MATERIALS PROVIDED -
*** Begin section ***
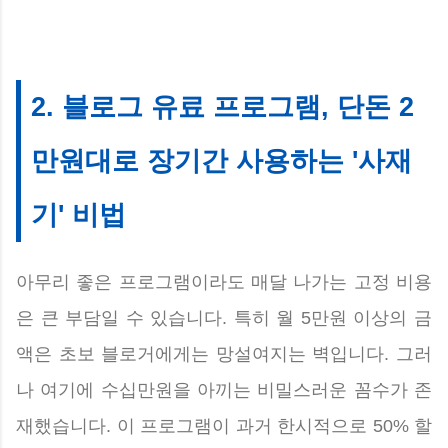
2. 블로그 유료 프로그램, 단돈 2
만원대로 장기간 사용하는 '사재
기' 비법
아무리 좋은 프로그램이라도 매달 나가는 고정 비용
은 큰 부담일 수 있습니다. 특히 월 5만원 이상의 금
액은 초보 블로거에게는 망설여지는 벽입니다. 그러
나 여기에 수십만원을 아끼는 비밀스러운 꼼수가 존
재했습니다. 이 프로그램이 과거 한시적으로 50% 할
*** End section ***
ASSIGNED TASK - Every record gets retyped exactly; no picture goes into the copy.

SOLUTION FOR THIS TASK -
2. 블로그 유료 프로그램, 단돈 2
만원대로 장기간 사용하는 '사재
기' 비법
아무리 좋은 프로그램이라도 매달 나가는 고정 비용
은 큰 부담일 수 있습니다. 특히 월 5만원 이상의 금
액은 초보 블로거에게는 망설여지는 벽입니다. 그러
나 여기에 수십만원을 아끼는 비밀스러운 꼼수가 존
재했습니다. 이 프로그램이 과거 한시적으로 50% 할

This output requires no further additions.